Long QT syndrome (LQTS) is a heritable channelopathy characterized by an exceedingly prolonged cardiac repolarization that may trigger ventricular arrhythmias (torsade de pointes), recurrent syncope, seizure, or sudden cardiac death (SCD) (Cerrone et al. 2012). The incidence of LQTS has been estimated between 1 in 2500 and 1 in 7000 in the general population. LQTS can manifest with syncope and cardiac arrest that is commonly triggered by adrenergic stress, often precipitated by emotion or exercise. Roughly 10% to 15% of patients experience symptoms at rest or during the night (Schwartz et al. 2001). The mean age of onset of symptoms is 12 years, and earlier onset usually is associated with a more severe form of the disease (Priori et al. 2004). Inherited LQTS occurs due to pathogenic variants in multiple genes such as KCNQ1 (LQT1), KCNH2 (LQT2), SCN5A (LQT3), ANK2 (LQT4), KCNE1 (LQT5), KCNE2 (LQT6), KCNJ2 (LQT7), CACNA1C (LQT8), CAV3 (LQT9), SCN4B (LQT10), AKAP9 (LQT11), SNTA1 (LQT12) and KCNJ5 (LQT13), but it can also be acquired, usually as a result of pharmacological therapy. A small percentage of cases of LQTS occur in people who have an underlying variation in the AKAP9 gene.

Long QT syndrome type 11 (LQT11) is caused by pathogenic variants in AKAP9 and is inherited in an autosomal dominant manner (Chen et al, 2007). AKAP9 encodes a scaffolding A-kinase anchor protein (AKAP) involved in coordinating the cAMP-dependent protein kinase A (PKA) pathway (Smith et al. 2006). The KCNQ1 subunit of the slow outward potassium ion channel (IKs) is regulated by PKA-mediated phosphorylation. Phosphorylated KCNQ1 increases IKs current and shortens the action potential duration, which provides sufficient diastolic intervals in the face of increased heart rate (Walsh et al. 1988). So far, all causative variants reported in AKAP9 are missense (Human Gene Mutation Database).

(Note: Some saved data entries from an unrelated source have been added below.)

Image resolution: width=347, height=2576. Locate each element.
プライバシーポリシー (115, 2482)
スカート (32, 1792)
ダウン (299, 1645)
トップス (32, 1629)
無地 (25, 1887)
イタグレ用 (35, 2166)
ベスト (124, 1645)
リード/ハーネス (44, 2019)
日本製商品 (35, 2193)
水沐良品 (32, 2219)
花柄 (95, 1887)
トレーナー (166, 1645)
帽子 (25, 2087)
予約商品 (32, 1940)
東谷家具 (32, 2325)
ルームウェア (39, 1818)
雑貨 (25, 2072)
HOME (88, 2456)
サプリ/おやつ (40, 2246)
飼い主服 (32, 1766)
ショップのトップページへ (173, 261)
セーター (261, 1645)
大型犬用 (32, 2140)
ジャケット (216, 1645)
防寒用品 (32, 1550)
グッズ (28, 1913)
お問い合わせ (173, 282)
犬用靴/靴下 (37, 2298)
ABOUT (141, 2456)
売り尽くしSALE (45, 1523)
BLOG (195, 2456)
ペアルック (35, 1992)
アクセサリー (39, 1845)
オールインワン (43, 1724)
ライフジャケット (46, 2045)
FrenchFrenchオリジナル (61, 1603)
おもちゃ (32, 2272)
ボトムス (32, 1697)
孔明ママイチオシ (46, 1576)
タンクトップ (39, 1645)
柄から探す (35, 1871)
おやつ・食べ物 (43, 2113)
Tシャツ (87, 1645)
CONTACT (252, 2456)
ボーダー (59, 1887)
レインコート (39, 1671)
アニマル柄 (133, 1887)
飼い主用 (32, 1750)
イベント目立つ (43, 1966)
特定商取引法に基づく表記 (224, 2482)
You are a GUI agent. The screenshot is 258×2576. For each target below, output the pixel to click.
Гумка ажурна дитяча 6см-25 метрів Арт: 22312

Up to 70% of patients with a clinical diagnosis of Long QT syndrome have identifiable pathogenic variants (Beckmann et al. 2013). The majority of LQTS cases are caused by mutations in one of three genes: KCNQ1, KCNH2 and SCN5A. Approximately 5% of LQTS pathogenic variants are contributed together by: ANK2, KCNE1, KCNE2, KCNJ2, CACNA1C, CAV3, SCN4B, AKAP9, SNTA1 and KCNJ5 (Lieve et al. 2013; Kapplinger et al. 2009).

To date, no gross deletions or duplications have been reported in AKAP9 (Human Gene Mutation Database).

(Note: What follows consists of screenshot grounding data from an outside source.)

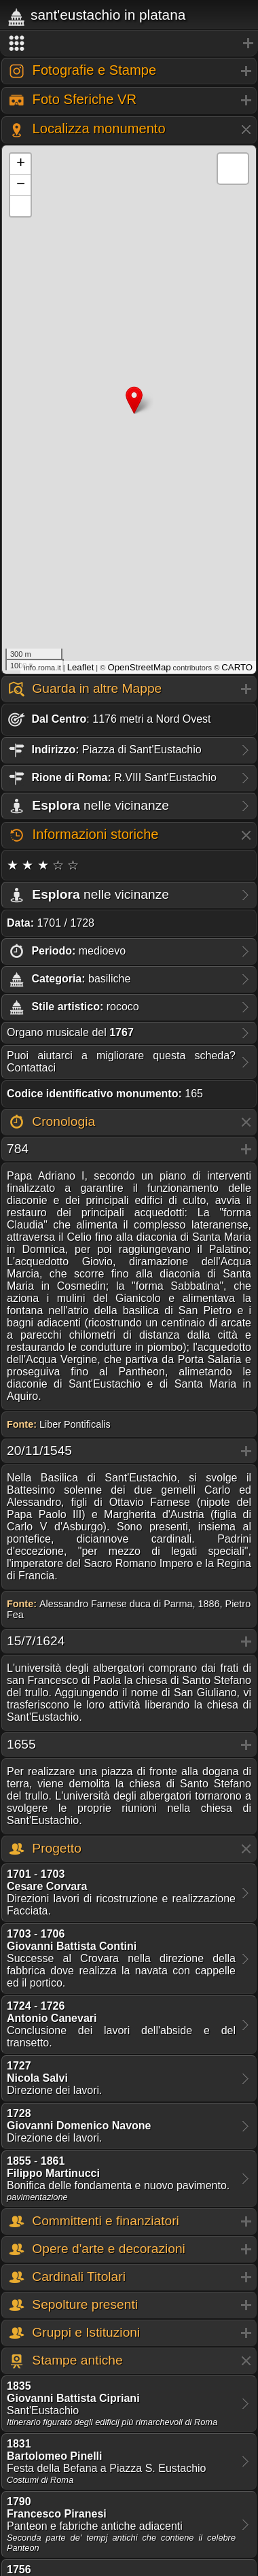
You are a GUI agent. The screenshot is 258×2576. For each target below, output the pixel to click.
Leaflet (80, 667)
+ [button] (20, 164)
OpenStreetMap (138, 667)
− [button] (20, 185)
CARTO (237, 667)
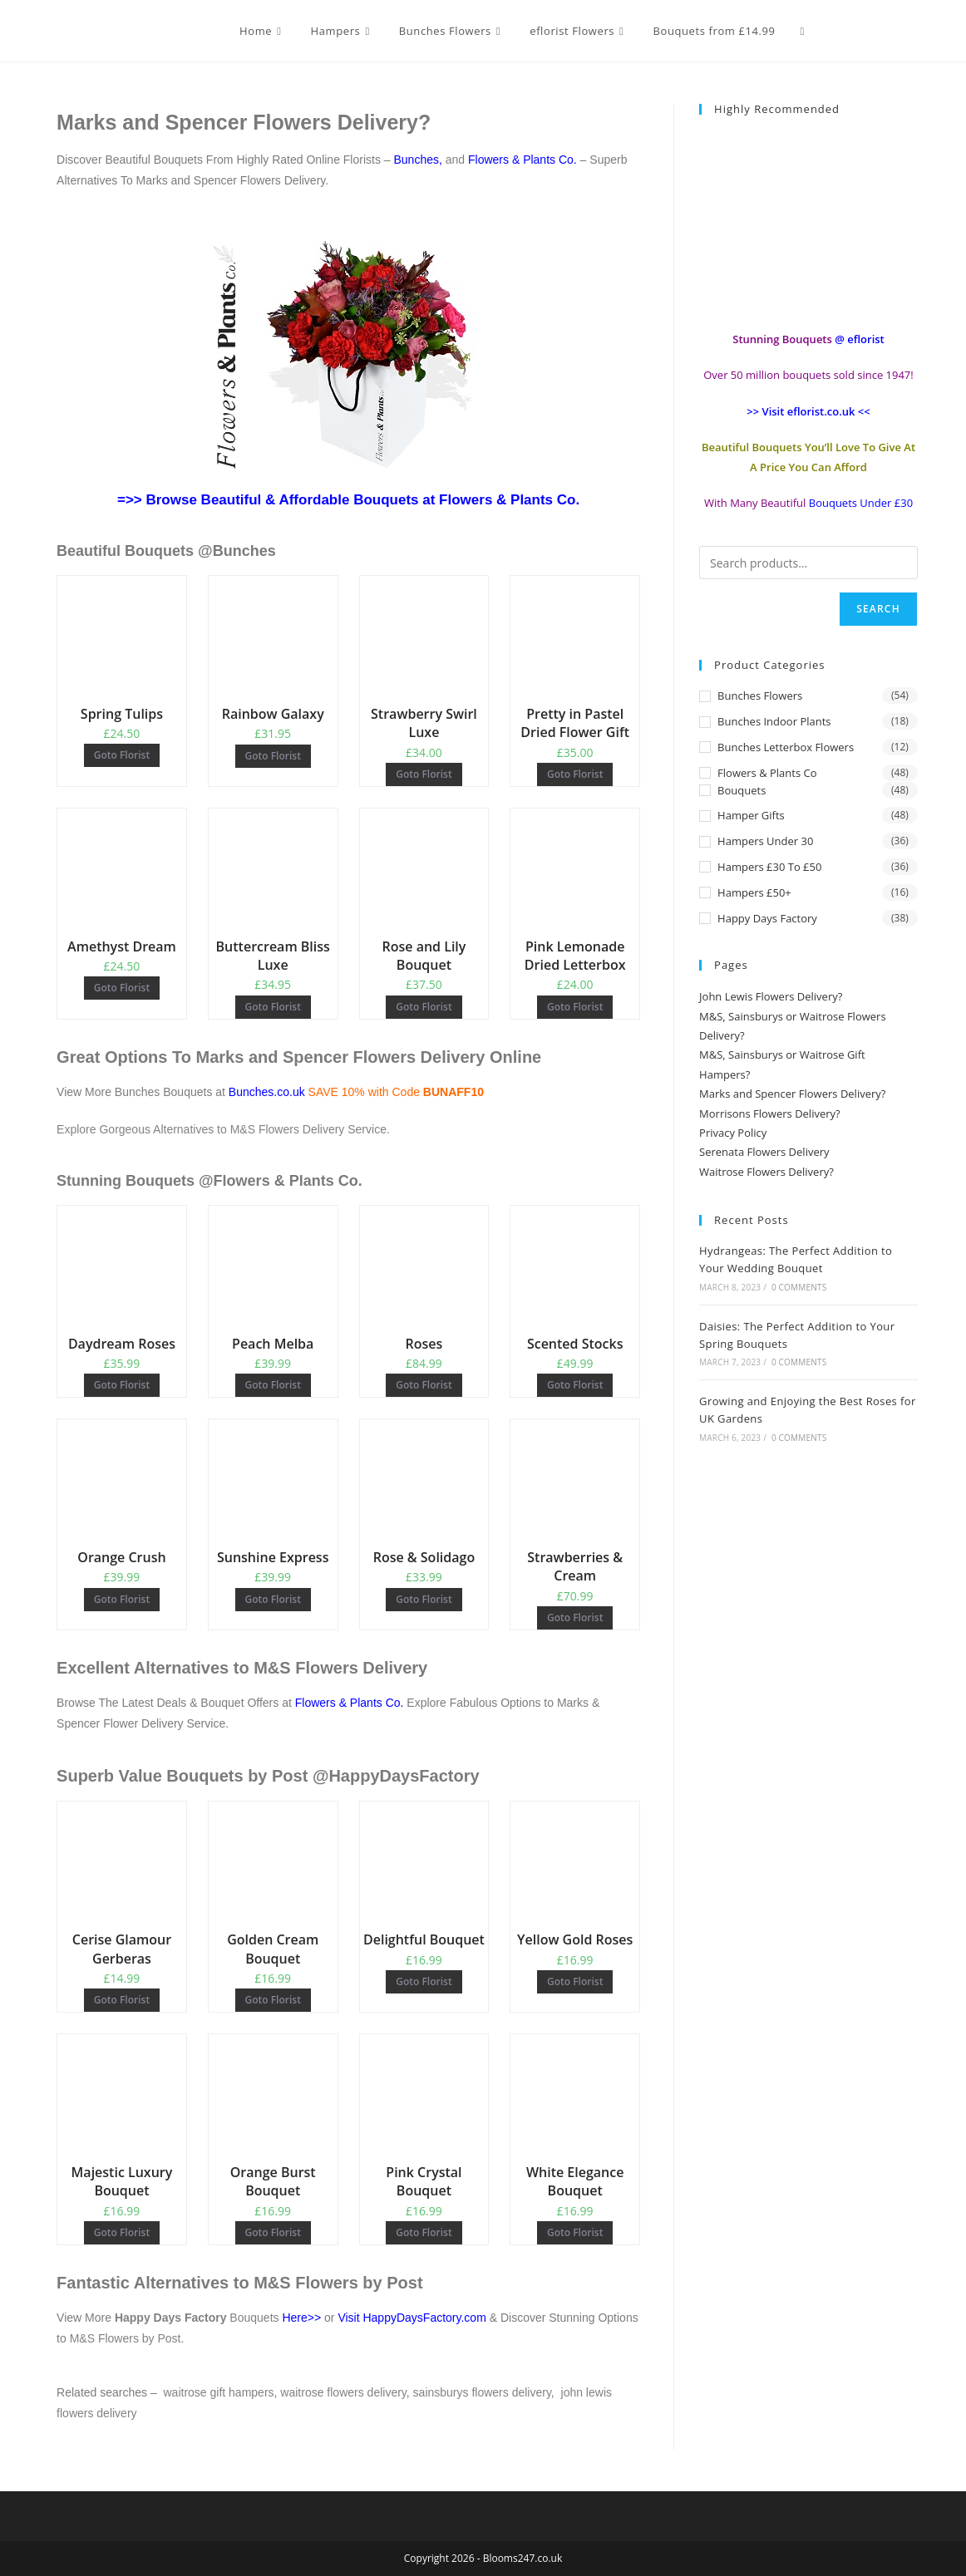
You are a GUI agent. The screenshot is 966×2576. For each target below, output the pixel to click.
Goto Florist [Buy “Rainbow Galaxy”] (273, 756)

This test provides full coverage of all coding exons of the AKAP9 gene plus 10 bases of flanking noncoding DNA in all available transcripts along with other non-coding regions in which pathogenic variants have been identified at PreventionGenetics or reported elsewhere. We define full coverage as >20X NGS reads or Sanger sequencing. PGnome panels typically provide slightly increased coverage over the PGxome equivalent. PGnome sequencing panels have the added benefit of additional analysis and reporting of deep intronic regions (where applicable).

Dependent on the sequencing backbone selected for this testing, discounted reflex testing to any other similar backbone-based test is available (i.e., PGxome panel to whole PGxome; PGnome panel to whole PGnome).